Exercise materials
-----
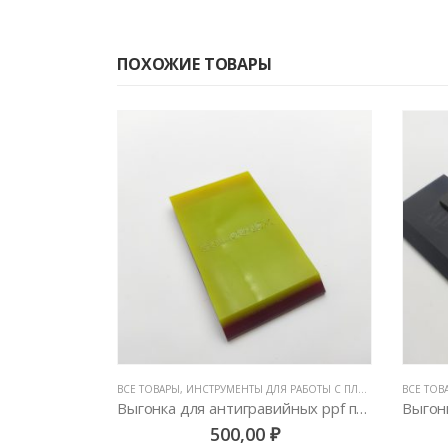
ПОХОЖИЕ ТОВАРЫ
БОТЫ С ПЛЕНКАМИ
,
ВСЕ ТОВАРЫ
РАКЕЛИ, ВЫГОНКИ И СГОНЫ
,
ИНСТРУМЕНТЫ ДЛЯ РАБОТЫ С ПЛЕНКАМИ
,
ВСЕ ТОВ
РАКЕЛИ
Выгонка для антигравийных ppf пленок трехслойная
Выгонка полиуретановая с длинной ручкой BlueMax, средней жесткости
Н
800,00
₽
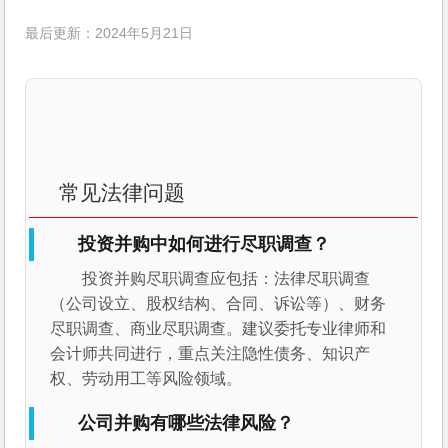
最后更新：2024年5月21日
常见法律问题
投资并购中如何进行尽职调查？
投资并购尽职调查应包括：法律尽职调查
（公司设立、股权结构、合同、诉讼等）、财务
尽职调查、商业尽职调查。建议委托专业律师和
会计师共同进行，重点关注隐性债务、知识产
权、劳动用工等风险领域。
公司并购有哪些法律风险？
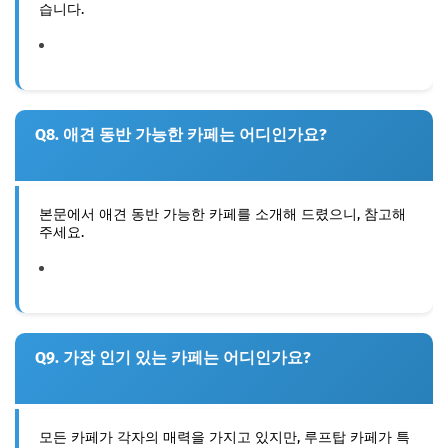
습니다.
Q8. 애견 동반 가능한 카페는 어디인가요?
본문에서 애견 동반 가능한 카페를 소개해 드렸으니, 참고해
주세요.
Q9. 가장 인기 있는 카페는 어디인가요?
모든 카페가 각자의 매력을 가지고 있지만, 루프탑 카페가 특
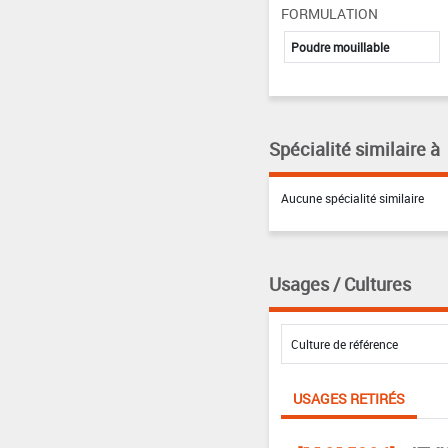
FORMULATION
Poudre mouillable
Spécialité similaire à
Aucune spécialité similaire
Usages / Cultures
USAGES RETIRÉS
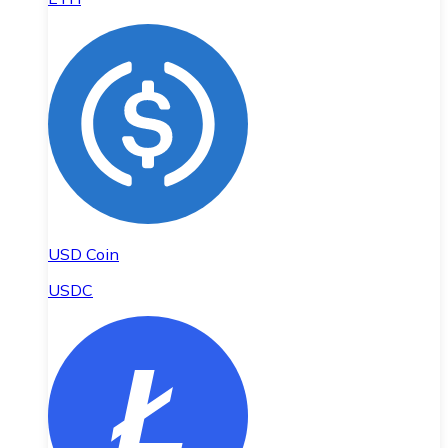
USD Coin
USDC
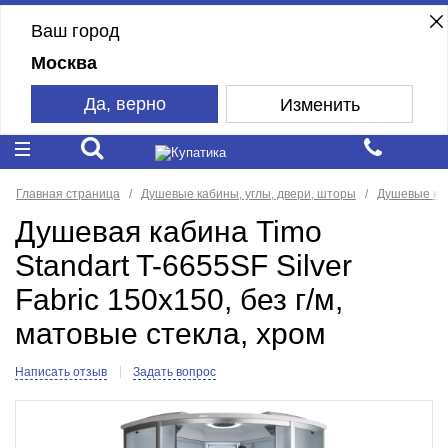
Ваш город
Москва
Да, верно
Изменить
Главная страница
Душевые кабины, углы, двери, шторы
Душевые ка
Душевая кабина Timo
Standart T-6655SF Silver
Fabric 150x150, без г/м,
матовые стекла, хром
Написать отзыв
Задать вопрос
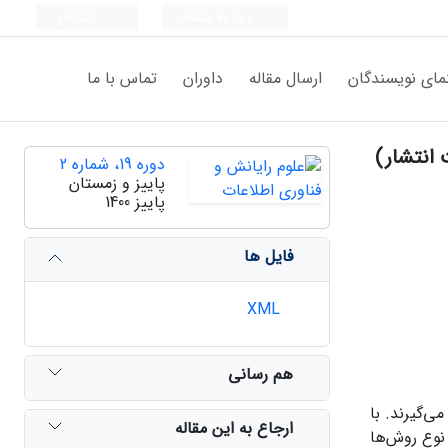
ورود به سامانه
ثبت نام
مای نویسندگان
ارسال مقاله
داوران
تماس با ما
 انتشار)
دوره 19، شماره 2
پاییز و زمستان
پاییز 1400
فایل ها
XML
هم رسانی
ی‌گیرند. با
ارجاع به این مقاله
 نوع روش‌ها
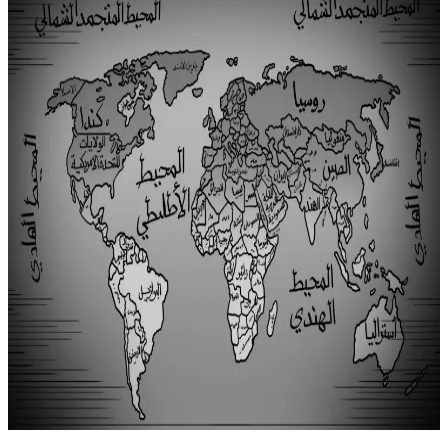
لطالما لعبت الفنون والآداب والموسيقى والسينما دوراً حيوياً في
تشكيل الهوية الوطنية، لا سيما خلال الحروب والصراعات، فهي
وسيلة لتوثيق الأحداث، وترسيخ المفاهيم، وتشكيل وعي الأجيال التي
تعقب نشرها. يرى دانييل بار تال، أستاذ علم النفس الاجتماعي، أن
الذاكرة الجمعية تمثل أحد أهم عناصر بناء الهوية الوطنية، حيث
تشكل سجلاً مشتركاً للأحداث التاريخية يسهم في […]
الأدب الوطني
الثورة الفرنسية
الحرب العالمية الثانية
author
Yousif Al Hamadi
Y
Yousif Al Hamadi
عرض الملف
الشخصي
٢٧ فبراير ٢٠٢٥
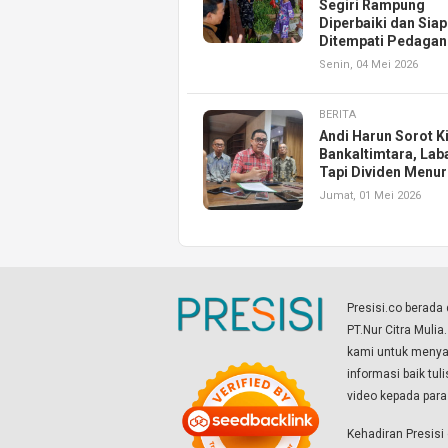
Segiri Rampung
Diperbaiki dan Siap
Ditempati Pedaga
Senin, 04 Mei 2026
BERITA
Andi Harun Sorot K
Bankaltimtara, Lab
Tapi Dividen Menu
Jumat, 01 Mei 2026
Presisi.co berad
PT.Nur Citra Mulia
kami untuk menyaj
informasi baik tul
video kepada par
Kehadiran Presis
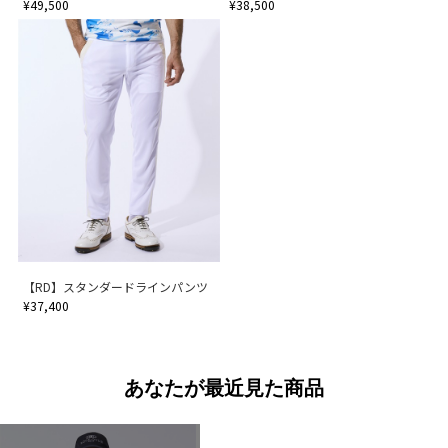
¥49,500
¥38,500
【RD】スタンダードラインパンツ
¥37,400
あなたが最近見た商品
-----
What needs to be done
Nothing but the lines above, starting at the line that contains "وسيلة لتوثيق الأحداث،" and ending at the line that contains "video kepada par", should be given again, exactly and without the pictures.

Answer box
وسيلة لتوثيق الأحداث، وترسيخ المفاهيم، وتشكيل وعي الأجيال التي
تعقب نشرها. يرى دانييل بار تال، أستاذ علم النفس الاجتماعي، أن
الذاكرة الجمعية تمثل أحد أهم عناصر بناء الهوية الوطنية، حيث
تشكل سجلاً مشتركاً للأحداث التاريخية يسهم في […]
الأدب الوطني
الثورة الفرنسية
الحرب العالمية الثانية
author
Yousif Al Hamadi
Y
Yousif Al Hamadi
عرض الملف
الشخصي
٢٧ فبراير ٢٠٢٥
Segiri Rampung
Diperbaiki dan Siap
Ditempati Pedaga
Senin, 04 Mei 2026
BERITA
Andi Harun Sorot K
Bankaltimtara, Lab
Tapi Dividen Menu
Jumat, 01 Mei 2026
Presisi.co berad
PT.Nur Citra Mulia
kami untuk menyaj
informasi baik tul
video kepada par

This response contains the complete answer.